Along with doctors talking to doctors, there is my job as a patient, being forthright and upfront about new symptoms and things about my care that I don’t understand. And overall, I think I do a pretty good job of communicating with individual members of my team.

But I’m not one of those patients who has been in the system long enough to take my own vital signs and immediately know when something is a problem. I’ve only recently been able to really recognize a flare.

I guess it’s hard, too, when there is no real “leader” of this team. My general practitioner is extremely helpful with offering advice, but in terms of the care I receive, that mostly comes from my rheumatologist.

But I definitely feel like often times, lines get crossed between doctors and I am the one forced to untangle them. As one can imagine, this isn’t always easy.

So, other than somehow forcing our doctors to sit in the same room together and discuss our health care, how do we fill this void, making it as simple as possible for both patients and doctors?

Three Weeks, Four Doctors Appointments Later, and Three Pounds Lighter

Yeah, the title of this post pretty much sums up the last few crazy weeks.

Being off the CellCept, the itching got worse. So I went in to see Doctor C, who put me on Zyrtec and back on the CellCept and took me off the hydroxychloroquine, because apparently itching can “rarely” be caused by it. Since when has Doctor C known my body to do normal (as in not rare) things?

It was, as per usual, a very weird appointment.
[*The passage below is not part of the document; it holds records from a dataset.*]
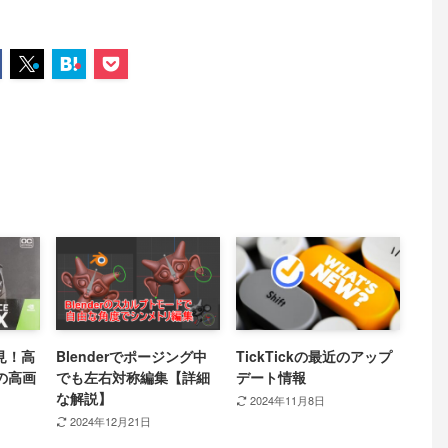
必見！高
Blenderでポージング中
TickTickの最近のアップ
の高画
でも左右対称編集【詳細
デート情報
な解説】
2024年11月8日
2024年12月21日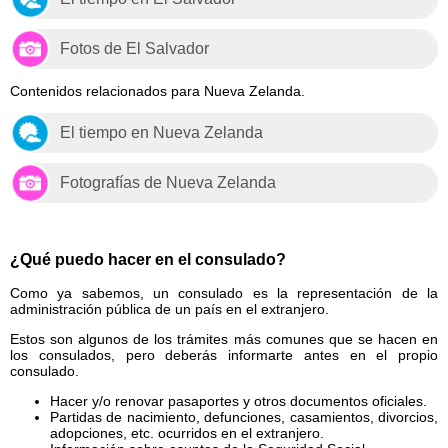
Fotos de El Salvador
Contenidos relacionados para Nueva Zelanda.
El tiempo en Nueva Zelanda
Fotografías de Nueva Zelanda
¿Qué puedo hacer en el consulado?
Como ya sabemos, un consulado es la representación de la
administración pública de un país en el extranjero.
Estos son algunos de los trámites más comunes que se hacen en
los consulados, pero deberás informarte antes en el propio
consulado.
Hacer y/o renovar pasaportes y otros documentos oficiales.
Partidas de nacimiento, defunciones, casamientos, divorcios,
adopciones, etc. ocurridos en el extranjero.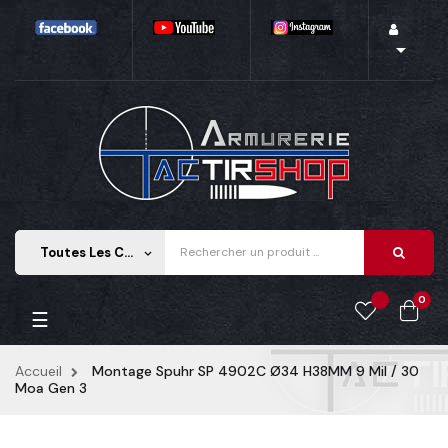

Toutes Les Catégories
keyboard_arrow_down
0
Basculer la navigation
☰
Accueil
Montage Spuhr SP 4902C Ø34 H38MM 9 Mil / 30
Moa Gen 3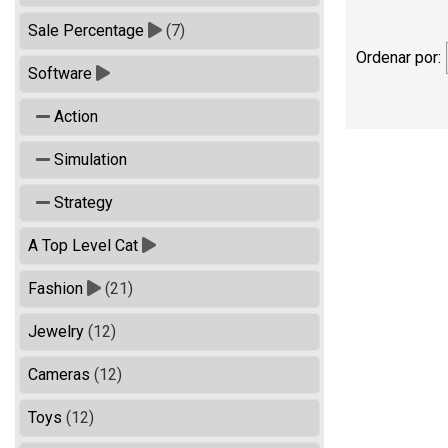
Sale Percentage
(7)
Ordenar por:
Software
Action
Simulation
Strategy
A Top Level Cat
Fashion
(21)
Jewelry
(12)
Cameras
(12)
Toys
(12)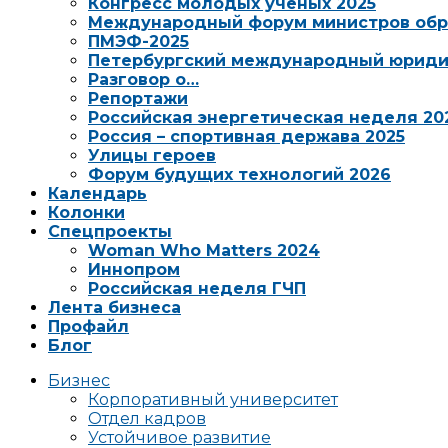
Конгресс молодых ученых 2025
Международный форум министров обр
ПМЭФ-2025
Петербургский международный юриди
Разговор о…
Репортажи
Российская энергетическая неделя 20
Россия – спортивная держава 2025
Улицы героев
Форум будущих технологий 2026
Календарь
Колонки
Спецпроекты
Woman Who Matters 2024
Иннопром
Российская неделя ГЧП
Лента бизнеса
Профайл
Блог
Бизнес
Корпоративный университет
Отдел кадров
Устойчивое развитие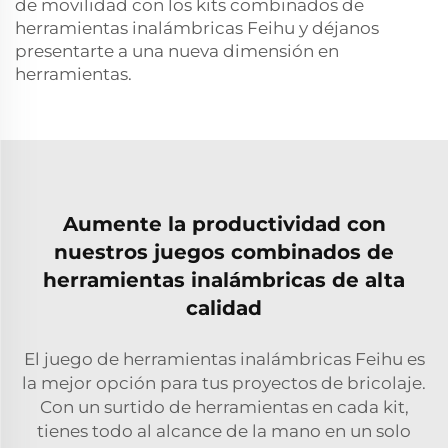
de movilidad con los kits combinados de
herramientas inalámbricas Feihu y déjanos
presentarte a una nueva dimensión en
herramientas.
Aumente la productividad con
nuestros juegos combinados de
herramientas inalámbricas de alta
calidad
El juego de herramientas inalámbricas Feihu es
la mejor opción para tus proyectos de bricolaje.
Con un surtido de herramientas en cada kit,
tienes todo al alcance de la mano en un solo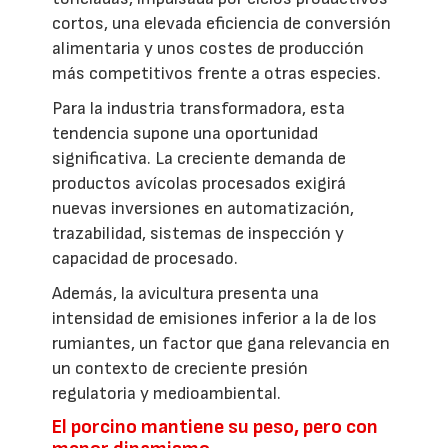
cortos, una elevada eficiencia de conversión
alimentaria y unos costes de producción
más competitivos frente a otras especies.
Para la industria transformadora, esta
tendencia supone una oportunidad
significativa. La creciente demanda de
productos avícolas procesados exigirá
nuevas inversiones en automatización,
trazabilidad, sistemas de inspección y
capacidad de procesado.
Además, la avicultura presenta una
intensidad de emisiones inferior a la de los
rumiantes, un factor que gana relevancia en
un contexto de creciente presión
regulatoria y medioambiental.
El porcino mantiene su peso, pero con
I felt like I was being tested, being asked trick questions.

Doctor C: How much prednisone are you on?
Me: None.
Doctor C: Right answer.

Uh, right answer yourself. I’ve only been telling Doctor C I wanted off since January! And what, was I going to get addicted to one milligram of prednisone? I don’t think so.

Doctor C inspected the areas of my body where there was sort of a rash, in connection with the itching. Then Doctor C says to me something like, Well what about the stuff on your face? Now granted, Doctor C is a rheumatologist, not a dermatologist. But shouldn’t even a rheumatologist know the difference between acne caused by prednisone and a rash?!? The comment was an insult to both of our intelligences.

Doctor C: Have you been exercising?

Yes, this seems like an innocuous question… when you actually know what it means!!! This question pretty much came out of the sky. Like it literally came from nowhere and had nothing to do with anything we were discussing. So really, I had no idea whether the point was that Doctor C thought I was exercising too much or too little. Why can’t doctors just ask normal questions? Why do I always feel like I’m being tested?

If it had anything to do with the fact that I lost three pounds in a month and a half, my guess is that my lack of appetite had something to do with that. When I say I’ve had very little appetite, what does that mean other than I haven’t been eating all that much? Hence why it was no surprise to me that I had lost weight since my last appointment.

The one good thing was that Doctor C remembered the issues I was having from work and asked me about them. I said that work was good because it was over. And we had a nice little laugh about that.

The last few weeks have been filled with the worst blood draws ever!!!

The muscle in my left arm and my right hand, just below the bottom knuckle of my ring finger were bruised to the point where I couldn’t touch the muscle or fully flex the fingers of my right hand. Of course, the bruises remain. And I can’t forget the blood draw from this morning, when there was blood going into the vial and running down my arm. It wasn’t so much the blood oozing out of my body that I was worried about as it was the khaki Capri pants I was wearing. Blood and khaki just don’t mix!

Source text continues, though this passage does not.